**Instructions for the task**
Among the entries below, find all lines that include "WarriorAnimationDemoFREE" and copy them.

**Dataset**
***

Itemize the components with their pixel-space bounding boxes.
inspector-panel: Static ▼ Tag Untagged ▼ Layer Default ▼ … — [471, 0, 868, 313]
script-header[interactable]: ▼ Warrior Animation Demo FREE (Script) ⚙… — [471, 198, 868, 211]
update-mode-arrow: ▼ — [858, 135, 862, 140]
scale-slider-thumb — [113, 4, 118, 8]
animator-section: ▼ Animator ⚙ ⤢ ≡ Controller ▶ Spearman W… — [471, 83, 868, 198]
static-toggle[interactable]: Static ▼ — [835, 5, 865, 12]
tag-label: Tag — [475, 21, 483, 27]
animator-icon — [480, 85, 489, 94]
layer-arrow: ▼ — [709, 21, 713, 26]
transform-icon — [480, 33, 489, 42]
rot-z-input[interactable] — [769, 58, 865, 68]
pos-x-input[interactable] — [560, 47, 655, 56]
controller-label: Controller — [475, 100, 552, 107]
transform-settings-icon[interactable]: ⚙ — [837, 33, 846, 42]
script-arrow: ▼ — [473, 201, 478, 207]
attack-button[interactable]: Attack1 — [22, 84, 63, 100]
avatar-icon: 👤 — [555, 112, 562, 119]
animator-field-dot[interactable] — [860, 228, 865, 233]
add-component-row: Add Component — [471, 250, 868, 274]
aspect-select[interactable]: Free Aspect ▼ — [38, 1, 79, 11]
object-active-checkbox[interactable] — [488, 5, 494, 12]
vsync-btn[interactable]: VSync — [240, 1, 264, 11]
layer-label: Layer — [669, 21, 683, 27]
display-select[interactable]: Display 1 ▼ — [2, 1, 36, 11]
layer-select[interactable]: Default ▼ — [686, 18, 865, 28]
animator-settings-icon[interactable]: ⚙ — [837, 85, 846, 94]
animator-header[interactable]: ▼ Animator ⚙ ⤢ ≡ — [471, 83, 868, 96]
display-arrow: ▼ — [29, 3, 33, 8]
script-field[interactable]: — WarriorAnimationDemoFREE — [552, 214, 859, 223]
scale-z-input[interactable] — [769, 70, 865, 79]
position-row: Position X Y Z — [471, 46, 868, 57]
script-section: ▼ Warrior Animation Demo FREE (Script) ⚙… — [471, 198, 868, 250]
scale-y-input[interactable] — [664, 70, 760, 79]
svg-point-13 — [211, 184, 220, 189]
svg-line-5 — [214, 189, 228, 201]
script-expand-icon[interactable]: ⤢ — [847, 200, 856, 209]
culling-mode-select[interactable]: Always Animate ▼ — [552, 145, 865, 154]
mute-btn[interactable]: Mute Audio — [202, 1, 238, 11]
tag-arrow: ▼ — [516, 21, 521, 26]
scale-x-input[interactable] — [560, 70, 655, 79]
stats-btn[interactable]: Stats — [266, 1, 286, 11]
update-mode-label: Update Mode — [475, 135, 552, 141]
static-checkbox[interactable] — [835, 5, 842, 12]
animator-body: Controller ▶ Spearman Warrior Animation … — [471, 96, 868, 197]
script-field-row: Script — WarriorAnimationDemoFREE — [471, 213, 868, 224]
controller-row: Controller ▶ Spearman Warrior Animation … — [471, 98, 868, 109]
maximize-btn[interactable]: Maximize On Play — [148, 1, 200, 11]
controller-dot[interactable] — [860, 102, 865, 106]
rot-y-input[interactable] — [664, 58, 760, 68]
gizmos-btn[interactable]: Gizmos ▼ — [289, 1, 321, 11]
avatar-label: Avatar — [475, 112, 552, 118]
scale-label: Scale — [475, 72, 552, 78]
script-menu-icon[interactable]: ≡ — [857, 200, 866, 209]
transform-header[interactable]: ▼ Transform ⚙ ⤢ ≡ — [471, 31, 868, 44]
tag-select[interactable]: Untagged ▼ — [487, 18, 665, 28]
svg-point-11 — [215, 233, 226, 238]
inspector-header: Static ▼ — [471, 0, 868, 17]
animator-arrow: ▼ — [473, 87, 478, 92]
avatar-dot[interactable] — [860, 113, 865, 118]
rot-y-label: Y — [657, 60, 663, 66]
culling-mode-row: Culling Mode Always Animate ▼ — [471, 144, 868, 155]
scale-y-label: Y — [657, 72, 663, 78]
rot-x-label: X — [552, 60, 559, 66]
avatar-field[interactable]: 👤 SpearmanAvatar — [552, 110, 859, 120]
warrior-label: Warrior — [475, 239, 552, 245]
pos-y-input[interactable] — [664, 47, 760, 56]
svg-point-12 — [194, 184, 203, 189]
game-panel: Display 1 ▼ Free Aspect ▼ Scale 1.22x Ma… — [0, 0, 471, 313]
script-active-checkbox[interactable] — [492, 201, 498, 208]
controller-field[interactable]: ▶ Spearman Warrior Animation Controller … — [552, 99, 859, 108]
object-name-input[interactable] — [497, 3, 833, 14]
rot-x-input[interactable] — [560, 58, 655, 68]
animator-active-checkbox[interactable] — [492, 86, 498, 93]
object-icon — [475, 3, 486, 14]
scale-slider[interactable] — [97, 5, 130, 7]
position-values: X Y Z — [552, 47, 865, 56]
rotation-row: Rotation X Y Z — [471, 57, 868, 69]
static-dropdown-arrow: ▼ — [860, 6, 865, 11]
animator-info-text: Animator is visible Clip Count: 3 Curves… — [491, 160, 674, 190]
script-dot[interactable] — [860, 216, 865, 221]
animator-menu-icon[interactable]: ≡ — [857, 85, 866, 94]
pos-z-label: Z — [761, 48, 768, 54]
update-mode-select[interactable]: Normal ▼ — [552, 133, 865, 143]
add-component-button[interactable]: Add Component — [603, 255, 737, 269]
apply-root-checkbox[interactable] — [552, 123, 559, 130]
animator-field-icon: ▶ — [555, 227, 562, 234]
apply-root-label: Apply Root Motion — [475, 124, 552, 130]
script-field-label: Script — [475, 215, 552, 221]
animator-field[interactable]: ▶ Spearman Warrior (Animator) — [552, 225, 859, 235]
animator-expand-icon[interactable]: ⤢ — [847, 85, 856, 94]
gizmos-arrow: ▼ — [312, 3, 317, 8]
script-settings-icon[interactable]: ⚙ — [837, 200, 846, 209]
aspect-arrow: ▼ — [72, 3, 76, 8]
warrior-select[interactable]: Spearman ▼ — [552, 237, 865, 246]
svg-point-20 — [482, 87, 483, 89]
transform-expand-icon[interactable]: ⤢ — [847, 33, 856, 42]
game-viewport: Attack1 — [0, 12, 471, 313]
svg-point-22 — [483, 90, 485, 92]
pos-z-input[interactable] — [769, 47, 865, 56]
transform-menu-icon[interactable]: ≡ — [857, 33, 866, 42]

***

**Answer to this exercise**
script-field[interactable]: — WarriorAnimationDemoFREE — [552, 214, 859, 223]
script-field-row: Script — WarriorAnimationDemoFREE — [471, 213, 868, 224]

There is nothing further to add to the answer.